Dove sono il re e mio fratello?”

“Quando li ho lasciati” rispose Ariele “cercavano Ferdinando,

che sperano poco di ritrovare, pensando di averlo visto morire.

Dell’equipaggio della nave non manca nessuno, sebbene

ciascuno si consideri l’unico scampato; e la nave, che ho resa

invisibile, è al sicuro nel porto.”

“Hai svolto puntualmente il tuo compito, Ariele”

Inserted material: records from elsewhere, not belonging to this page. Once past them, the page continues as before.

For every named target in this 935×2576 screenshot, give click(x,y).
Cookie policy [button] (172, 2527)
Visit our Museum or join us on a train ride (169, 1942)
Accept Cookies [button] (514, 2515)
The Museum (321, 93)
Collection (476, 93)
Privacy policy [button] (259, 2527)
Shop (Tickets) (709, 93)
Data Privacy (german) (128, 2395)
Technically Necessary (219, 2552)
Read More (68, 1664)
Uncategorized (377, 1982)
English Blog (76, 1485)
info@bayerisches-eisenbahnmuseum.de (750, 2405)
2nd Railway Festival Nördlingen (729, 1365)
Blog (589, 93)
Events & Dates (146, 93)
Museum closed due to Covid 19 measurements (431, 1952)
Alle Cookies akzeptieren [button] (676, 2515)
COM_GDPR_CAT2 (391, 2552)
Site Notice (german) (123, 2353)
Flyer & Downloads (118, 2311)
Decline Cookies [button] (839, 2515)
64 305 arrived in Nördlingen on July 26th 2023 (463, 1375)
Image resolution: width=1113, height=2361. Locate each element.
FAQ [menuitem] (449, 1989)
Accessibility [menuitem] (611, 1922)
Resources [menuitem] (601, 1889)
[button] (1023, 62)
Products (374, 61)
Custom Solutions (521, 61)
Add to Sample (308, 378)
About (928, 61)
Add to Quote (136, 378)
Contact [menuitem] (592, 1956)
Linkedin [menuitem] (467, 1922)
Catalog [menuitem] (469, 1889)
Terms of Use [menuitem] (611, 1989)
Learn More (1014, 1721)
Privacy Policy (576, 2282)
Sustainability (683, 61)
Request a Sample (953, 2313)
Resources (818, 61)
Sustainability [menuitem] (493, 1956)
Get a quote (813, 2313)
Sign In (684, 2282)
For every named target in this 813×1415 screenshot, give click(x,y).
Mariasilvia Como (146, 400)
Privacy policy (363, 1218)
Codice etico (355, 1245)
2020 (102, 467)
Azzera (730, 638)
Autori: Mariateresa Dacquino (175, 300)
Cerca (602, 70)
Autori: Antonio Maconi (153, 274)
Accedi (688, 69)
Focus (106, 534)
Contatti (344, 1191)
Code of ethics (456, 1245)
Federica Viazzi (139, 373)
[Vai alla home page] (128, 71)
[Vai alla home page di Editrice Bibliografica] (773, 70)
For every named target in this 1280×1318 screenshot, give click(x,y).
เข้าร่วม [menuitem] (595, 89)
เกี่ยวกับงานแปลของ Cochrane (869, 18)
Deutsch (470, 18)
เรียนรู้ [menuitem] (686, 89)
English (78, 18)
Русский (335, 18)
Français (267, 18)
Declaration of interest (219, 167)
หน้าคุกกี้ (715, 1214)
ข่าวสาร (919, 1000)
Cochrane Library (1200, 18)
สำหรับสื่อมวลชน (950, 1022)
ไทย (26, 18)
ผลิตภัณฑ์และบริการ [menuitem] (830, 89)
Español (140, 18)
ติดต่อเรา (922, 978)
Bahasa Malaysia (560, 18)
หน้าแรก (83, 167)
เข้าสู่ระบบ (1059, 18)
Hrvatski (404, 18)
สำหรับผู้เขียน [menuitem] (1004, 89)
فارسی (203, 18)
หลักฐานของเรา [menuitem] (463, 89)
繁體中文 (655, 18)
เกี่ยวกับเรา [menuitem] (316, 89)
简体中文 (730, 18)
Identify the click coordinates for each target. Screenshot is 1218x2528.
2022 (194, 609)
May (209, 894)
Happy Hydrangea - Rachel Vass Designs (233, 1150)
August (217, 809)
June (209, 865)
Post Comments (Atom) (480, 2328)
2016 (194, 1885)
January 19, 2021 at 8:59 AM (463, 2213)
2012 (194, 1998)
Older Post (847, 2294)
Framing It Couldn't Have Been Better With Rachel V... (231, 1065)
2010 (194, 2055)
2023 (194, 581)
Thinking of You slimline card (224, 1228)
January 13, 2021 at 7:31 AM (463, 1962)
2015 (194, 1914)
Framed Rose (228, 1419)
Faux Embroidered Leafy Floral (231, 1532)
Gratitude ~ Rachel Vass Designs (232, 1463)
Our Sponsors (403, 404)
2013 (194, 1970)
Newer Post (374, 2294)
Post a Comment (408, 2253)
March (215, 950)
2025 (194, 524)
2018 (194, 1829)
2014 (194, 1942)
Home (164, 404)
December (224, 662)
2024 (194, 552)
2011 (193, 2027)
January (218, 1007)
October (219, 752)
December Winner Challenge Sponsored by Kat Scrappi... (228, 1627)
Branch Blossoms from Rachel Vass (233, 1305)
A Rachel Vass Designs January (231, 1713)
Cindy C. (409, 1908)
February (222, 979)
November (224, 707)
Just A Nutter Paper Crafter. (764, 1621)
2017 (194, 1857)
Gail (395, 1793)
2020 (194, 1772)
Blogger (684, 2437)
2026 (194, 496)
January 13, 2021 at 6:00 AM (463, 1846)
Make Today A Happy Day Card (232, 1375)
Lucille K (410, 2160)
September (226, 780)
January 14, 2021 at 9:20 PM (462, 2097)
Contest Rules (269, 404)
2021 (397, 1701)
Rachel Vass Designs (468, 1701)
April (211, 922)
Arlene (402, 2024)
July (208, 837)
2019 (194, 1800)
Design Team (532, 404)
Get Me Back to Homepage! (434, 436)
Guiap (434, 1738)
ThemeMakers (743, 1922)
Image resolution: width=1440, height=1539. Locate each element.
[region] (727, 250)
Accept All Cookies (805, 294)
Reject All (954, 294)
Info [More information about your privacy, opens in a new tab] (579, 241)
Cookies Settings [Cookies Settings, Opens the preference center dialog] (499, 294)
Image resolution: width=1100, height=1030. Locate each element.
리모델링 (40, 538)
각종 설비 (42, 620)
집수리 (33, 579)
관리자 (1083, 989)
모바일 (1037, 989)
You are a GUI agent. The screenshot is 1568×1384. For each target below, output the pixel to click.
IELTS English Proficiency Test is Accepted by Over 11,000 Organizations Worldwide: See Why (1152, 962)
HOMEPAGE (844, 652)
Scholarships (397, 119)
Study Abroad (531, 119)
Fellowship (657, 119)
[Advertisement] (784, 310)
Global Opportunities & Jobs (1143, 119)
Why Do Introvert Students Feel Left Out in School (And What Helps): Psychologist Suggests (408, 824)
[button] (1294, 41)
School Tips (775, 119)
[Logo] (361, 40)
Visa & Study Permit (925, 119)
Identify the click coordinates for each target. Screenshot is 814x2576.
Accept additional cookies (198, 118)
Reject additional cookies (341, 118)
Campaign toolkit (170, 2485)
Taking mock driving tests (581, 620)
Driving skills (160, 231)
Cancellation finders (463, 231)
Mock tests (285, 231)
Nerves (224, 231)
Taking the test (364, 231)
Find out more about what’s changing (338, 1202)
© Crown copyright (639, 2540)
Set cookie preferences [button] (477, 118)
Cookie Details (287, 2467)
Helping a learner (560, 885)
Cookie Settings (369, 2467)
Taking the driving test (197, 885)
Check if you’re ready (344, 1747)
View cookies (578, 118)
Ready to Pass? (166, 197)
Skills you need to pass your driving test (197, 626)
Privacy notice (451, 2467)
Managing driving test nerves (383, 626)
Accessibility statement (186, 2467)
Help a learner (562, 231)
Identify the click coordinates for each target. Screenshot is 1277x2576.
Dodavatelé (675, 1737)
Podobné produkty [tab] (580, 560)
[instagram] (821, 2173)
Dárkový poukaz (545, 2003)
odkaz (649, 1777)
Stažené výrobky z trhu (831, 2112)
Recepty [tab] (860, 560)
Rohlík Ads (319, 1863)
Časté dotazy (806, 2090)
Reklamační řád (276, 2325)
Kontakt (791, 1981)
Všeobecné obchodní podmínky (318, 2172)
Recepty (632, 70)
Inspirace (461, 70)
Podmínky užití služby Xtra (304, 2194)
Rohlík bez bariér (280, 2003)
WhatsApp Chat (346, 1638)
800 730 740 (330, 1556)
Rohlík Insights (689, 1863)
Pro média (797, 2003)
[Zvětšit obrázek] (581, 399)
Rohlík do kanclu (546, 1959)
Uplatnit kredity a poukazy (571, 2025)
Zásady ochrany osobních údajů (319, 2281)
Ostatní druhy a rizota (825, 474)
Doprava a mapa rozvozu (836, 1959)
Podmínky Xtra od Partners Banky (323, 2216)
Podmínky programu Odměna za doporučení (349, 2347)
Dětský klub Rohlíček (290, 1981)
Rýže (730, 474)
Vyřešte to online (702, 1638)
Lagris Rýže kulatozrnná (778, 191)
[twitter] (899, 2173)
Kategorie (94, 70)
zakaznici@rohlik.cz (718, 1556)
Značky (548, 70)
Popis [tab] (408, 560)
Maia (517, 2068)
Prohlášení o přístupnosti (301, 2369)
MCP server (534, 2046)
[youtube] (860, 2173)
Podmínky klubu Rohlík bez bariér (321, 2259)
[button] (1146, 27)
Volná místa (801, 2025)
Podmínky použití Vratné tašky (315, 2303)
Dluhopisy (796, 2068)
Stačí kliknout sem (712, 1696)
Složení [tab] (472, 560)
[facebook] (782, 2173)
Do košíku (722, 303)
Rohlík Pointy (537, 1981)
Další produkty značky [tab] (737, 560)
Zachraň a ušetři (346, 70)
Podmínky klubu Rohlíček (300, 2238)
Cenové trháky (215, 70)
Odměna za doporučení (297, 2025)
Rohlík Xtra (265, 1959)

disse Prospero “ma non hai ancora finito.”

“Ancora lavoro?” disse Ariele. “Permettetevi di rammentarvi,

signore, che avevate promesso di liberarmi. Vi prego

di ricordare che vi ho reso importanti servigi,

non vi ho mentito, non ho commesso errori, ho obbedito

senza lamentarmi.”

“Ma come!” disse Prospero. “Non ricordi da quale tormento

ti ho liberato. Hai dimenticato la strega Sicorace, quasi piegata

in due dall’età e dal livore? Dove era nata? Parla, rispondi.”

“Ad Algeri, signore” disse Ariele.

“Davvero?” disse Prospero. “Devo ricordarti chi eri,

perché vedo che non lo ricordi. La crudele strega

Sicorace, a causa delle sue arti magiche, troppo terribili

perché orecchie umane le sentano, fu bandita da Algeri,

e abbandonata qui dai marinai. E poiché tu eri

uno spirito troppo gentile per eseguire i suoi ordini

scellerati, ti rinchiuse ad ululare nel cavo di un albero,

dove io ti ho trovato. È da questo tormento

che ti ho liberato, ricordalo.”

“Perdonatemi, caro padrone” disse Ariele, vergognandosi

di sembrare ingrato “obbedirò ai vostri ordini.”

“Fai così” disse Prospero “e io ti libererò.”

Gli diede quindi le disposizioni sul da farsi, e Ariele

si diresse subito dove aveva lasciato Ferdinando,

che trovò ancora seduto sull’erba, nella stessa posizione

malinconica.

“Mio giovane signore” disse Ariele quando lo vide,

“ti porterò via presto. Devi essere condotto,

mi è sembrato di capire, dove Miranda possa ammirare

la tua bella persona. Vieni, signore, seguimi.”

Poi cominciò a cantare:

A cinque tese tuo padre è sepolto;

coralli gli son fatte le ossa;

son perle gli occhi nel suo volto,

niente in lui che perire possa,

che il mar non lo vada convertendo

in qualcosa di ricco e stupendo.

Suonano a morte le ninfe del mare.

Ascolta! Ora le odo: Din don, squille.

Queste strane notizie del padre perduto risvegliarono

presto il principe dal torpore in cui era caduto.

Pieno di stupore, seguì il suono della voce di Ariele,

che lo condusse da Prospero e Miranda, seduti all’ombra

di un grande albero. Miranda non aveva mai visto

prima altro uomo che il padre.

“Miranda” disse Prospero “dimmi che cosa guardi laggiù.”

“O padre” disse Miranda, con una certa sorpresa,

“deve essere certamente uno spirito. Dio, come si guarda

attorno! Credetemi, signore, è una creatura assai bella.

Non è uno spirito?”

“No, bambina” rispose suo padre “mangia, dorme, e ha

sensi uguali ai nostri. Il giovane che vedi era nella nave.

Se non fosse alterato dal dolore, si potrebbe dire che è

bello. Ha perso i suoi compagni, e vaga alla loro ricerca.”